The testing gearbox is a single stage gearbox with spur gears. The gearbox has a speed reduction of 1.8:1. The input driving gear has 40 teeth and the driven gear has 72 teeth. The 3-D geometric model of the gearbox is shown in Figure 6.

Gear parameters are provided in Table 1.

The pitting fault was simulated by using electrical discharge machine to erode gear tooth face. The pitting location is on one of the teeth on the output driven gear with 72 teeth. Approximately, the gear tooth face was eroded with a depth of 0.5 mm. One row of pitting faults was created along the tooth width. The simulated pitting fault is shown in Figure 7.

A tri-axial accelerometer was attached on the gearbox case close to the bearing house on the output end as shown in Figure 8.

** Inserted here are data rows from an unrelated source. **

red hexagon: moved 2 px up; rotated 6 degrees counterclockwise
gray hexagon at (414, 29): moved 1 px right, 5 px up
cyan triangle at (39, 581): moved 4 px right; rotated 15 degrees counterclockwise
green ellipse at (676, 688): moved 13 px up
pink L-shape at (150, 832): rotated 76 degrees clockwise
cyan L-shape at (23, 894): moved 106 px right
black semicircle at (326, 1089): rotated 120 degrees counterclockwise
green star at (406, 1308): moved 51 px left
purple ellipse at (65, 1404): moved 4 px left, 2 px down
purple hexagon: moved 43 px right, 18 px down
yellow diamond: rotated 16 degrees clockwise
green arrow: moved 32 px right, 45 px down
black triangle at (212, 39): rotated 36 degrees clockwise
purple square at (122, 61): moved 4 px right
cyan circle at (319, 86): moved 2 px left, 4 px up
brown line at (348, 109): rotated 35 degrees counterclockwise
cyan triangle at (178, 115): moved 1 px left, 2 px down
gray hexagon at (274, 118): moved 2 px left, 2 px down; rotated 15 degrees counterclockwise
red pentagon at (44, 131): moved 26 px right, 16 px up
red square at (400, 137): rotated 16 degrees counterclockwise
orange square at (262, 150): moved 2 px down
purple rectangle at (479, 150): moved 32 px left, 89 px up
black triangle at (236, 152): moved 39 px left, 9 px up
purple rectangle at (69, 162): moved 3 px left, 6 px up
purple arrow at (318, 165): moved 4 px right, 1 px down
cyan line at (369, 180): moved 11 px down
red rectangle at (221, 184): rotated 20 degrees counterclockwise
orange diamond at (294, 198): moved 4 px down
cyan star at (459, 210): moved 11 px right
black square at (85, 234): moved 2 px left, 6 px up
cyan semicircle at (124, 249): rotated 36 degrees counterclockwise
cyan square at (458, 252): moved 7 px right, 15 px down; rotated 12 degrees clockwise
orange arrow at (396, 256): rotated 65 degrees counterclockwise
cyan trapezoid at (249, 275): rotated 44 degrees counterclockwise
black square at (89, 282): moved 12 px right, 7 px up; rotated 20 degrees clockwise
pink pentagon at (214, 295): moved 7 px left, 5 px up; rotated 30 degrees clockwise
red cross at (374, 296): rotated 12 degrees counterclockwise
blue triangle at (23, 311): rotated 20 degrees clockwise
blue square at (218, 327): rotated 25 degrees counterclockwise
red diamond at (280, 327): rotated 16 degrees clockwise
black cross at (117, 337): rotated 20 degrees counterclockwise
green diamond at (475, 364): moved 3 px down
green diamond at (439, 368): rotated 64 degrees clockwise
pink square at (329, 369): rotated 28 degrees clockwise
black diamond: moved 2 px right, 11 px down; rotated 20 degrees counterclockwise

Both healthy and pitted gearboxes under various operating condition were run and the vibration signals collected. The tested operation conditions are listed in Table 2. The vibration signals were collected with a sampling rate of 20.48 KHz.

Figure 9 shows the raw vibration signals collected for normal gear and pitting gear at loading conditions of 100 Nm and 500 Nm.

4. The Validation Results

The proposed deep sparse autoencoder structure was implemented to accomplish the greedy deep dictionary learning. The vibration signals along the z vertical direction were used in this study since they contain the richest vibration information among the three monitored directions. At first, the gear pitting detection was carried on using signals with light loading as the training data and signals with heavy loadings as the testing data, respectively. Loadings of 100 Nm torque and 500 Nm torque were used as light loading condition and heavy loading condition, respectively. Signals at rotating speeds of 100, 200, 500 and 1000 rpm were used for validation tests. To study the influence of different rotating speeds on the pitting gear fault detection performance of the deep sparse autoencoder, 100 and 1000 rpm were selected as low and high speed for independent validations. The length of the samples was decided to ensure that at least one revolution of the output driven gear was included. Therefore, there were 23,000 data points in each sample for signals at 100 rpm and 15,000 data points for signals at a speed of at least 200 rpm. Thus, 26 samples of signals at 100 rpm were generated for healthy gear and pitting gear, respectively. Hence, there were 52 samples in the training dataset and 52 samples in the testing dataset. Similarly, 40 samples of signals at 1000 rpm were generated for each gear condition, with 80 samples in the training dataset and 80 samples in the testing dataset. The structure of the deep sparse autoencoder was designed separately for signals at 100 rpm and signals at the speed of over 100 rpm as: one input layer (23,000 neurons for signals at 100 rpm and 15,000 neurons for signals at the speed over 100 rpm), four hidden layers (1000-500-200-50 neurons), and one output layer (2 neurons). Particularly, following the suggestions in [31], the sparsity parameter in each sparse autoencoder was set as

β

= 3 and

ρ = 0.005

. The sparse representations of the original signals were imported into classifier for pitting gear fault detection. The last hidden layers of 50 neurons and the output layer of 2 neurons were constructed as a simple backpropagation neural network as a classifier for gear pitting detection. The two neurons in the output layer were setup for classifying the input signals as either gear pitting fault or normal gear. The training parameters of the back propagation neural network classifier were set as: training epoch was 100, learning rate was 0.05 and the momentum was 0.05. For each gear condition, the models were executed 5 times to get average detection accuracy. The detection results are shown in Table 3.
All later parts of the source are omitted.